-- Opening Marker --

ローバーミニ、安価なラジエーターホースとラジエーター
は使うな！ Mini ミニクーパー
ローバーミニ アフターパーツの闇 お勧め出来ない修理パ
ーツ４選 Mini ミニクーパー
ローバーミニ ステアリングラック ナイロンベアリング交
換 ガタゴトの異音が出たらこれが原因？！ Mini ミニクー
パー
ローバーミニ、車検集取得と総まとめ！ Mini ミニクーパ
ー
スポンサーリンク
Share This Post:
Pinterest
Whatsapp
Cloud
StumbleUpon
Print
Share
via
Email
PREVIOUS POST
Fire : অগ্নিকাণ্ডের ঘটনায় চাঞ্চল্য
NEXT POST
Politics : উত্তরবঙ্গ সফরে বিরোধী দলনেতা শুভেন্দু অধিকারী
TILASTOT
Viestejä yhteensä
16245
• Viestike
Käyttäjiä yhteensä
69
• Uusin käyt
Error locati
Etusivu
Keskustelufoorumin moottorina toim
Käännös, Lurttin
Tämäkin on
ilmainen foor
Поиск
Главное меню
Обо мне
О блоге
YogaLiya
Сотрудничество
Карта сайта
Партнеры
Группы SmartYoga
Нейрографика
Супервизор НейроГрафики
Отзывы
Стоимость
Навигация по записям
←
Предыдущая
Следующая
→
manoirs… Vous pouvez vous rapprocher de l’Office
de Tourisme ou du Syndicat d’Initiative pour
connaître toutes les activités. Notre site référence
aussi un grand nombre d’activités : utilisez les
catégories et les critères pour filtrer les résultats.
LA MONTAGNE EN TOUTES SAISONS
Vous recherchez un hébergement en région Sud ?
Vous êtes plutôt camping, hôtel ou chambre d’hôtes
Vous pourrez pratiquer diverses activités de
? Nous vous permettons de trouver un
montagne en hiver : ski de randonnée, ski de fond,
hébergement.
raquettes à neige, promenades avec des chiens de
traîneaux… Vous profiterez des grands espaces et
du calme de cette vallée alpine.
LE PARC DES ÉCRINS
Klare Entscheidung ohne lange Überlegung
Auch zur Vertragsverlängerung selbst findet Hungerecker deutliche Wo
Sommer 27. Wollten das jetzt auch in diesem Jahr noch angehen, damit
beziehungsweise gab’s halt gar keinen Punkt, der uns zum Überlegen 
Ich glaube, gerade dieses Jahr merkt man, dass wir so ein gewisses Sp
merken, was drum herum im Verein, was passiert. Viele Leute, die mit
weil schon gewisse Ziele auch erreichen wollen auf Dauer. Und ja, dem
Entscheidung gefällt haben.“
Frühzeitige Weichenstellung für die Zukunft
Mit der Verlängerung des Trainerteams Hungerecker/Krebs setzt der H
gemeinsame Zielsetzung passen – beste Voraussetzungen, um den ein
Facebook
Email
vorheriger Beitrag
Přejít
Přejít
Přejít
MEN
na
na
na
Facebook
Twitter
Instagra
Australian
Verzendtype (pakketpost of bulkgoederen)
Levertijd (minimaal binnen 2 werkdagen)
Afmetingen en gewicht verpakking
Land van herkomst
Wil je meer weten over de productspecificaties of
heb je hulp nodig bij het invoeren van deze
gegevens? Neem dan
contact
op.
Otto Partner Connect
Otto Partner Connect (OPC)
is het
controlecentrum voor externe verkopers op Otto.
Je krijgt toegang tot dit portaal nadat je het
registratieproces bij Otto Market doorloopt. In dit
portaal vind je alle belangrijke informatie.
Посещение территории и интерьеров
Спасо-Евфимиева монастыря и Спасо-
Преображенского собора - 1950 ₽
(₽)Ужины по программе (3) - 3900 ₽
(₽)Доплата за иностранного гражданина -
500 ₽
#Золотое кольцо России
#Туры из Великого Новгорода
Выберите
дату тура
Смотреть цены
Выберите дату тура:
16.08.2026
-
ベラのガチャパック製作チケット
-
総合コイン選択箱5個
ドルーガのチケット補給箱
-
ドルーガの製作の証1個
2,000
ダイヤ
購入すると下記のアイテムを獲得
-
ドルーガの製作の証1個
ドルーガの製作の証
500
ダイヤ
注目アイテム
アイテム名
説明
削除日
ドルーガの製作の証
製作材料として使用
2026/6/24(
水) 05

-- Closing Marker --

Exercise:
The line with "Vous pourrez pratiquer diverses activités de" is the last to include; transcribe exactly every line from the top of the material above down to it.

Final answer:
ローバーミニ、安価なラジエーターホースとラジエーター
は使うな！ Mini ミニクーパー
ローバーミニ アフターパーツの闇 お勧め出来ない修理パ
ーツ４選 Mini ミニクーパー
ローバーミニ ステアリングラック ナイロンベアリング交
換 ガタゴトの異音が出たらこれが原因？！ Mini ミニクー
パー
ローバーミニ、車検集取得と総まとめ！ Mini ミニクーパ
ー
スポンサーリンク
Share This Post:
Pinterest
Whatsapp
Cloud
StumbleUpon
Print
Share
via
Email
PREVIOUS POST
Fire : অগ্নিকাণ্ডের ঘটনায় চাঞ্চল্য
NEXT POST
Politics : উত্তরবঙ্গ সফরে বিরোধী দলনেতা শুভেন্দু অধিকারী
TILASTOT
Viestejä yhteensä
16245
• Viestike
Käyttäjiä yhteensä
69
• Uusin käyt
Error locati
Etusivu
Keskustelufoorumin moottorina toim
Käännös, Lurttin
Tämäkin on
ilmainen foor
Поиск
Главное меню
Обо мне
О блоге
YogaLiya
Сотрудничество
Карта сайта
Партнеры
Группы SmartYoga
Нейрографика
Супервизор НейроГрафики
Отзывы
Стоимость
Навигация по записям
←
Предыдущая
Следующая
→
manoirs… Vous pouvez vous rapprocher de l’Office
de Tourisme ou du Syndicat d’Initiative pour
connaître toutes les activités. Notre site référence
aussi un grand nombre d’activités : utilisez les
catégories et les critères pour filtrer les résultats.
LA MONTAGNE EN TOUTES SAISONS
Vous recherchez un hébergement en région Sud ?
Vous êtes plutôt camping, hôtel ou chambre d’hôtes
Vous pourrez pratiquer diverses activités de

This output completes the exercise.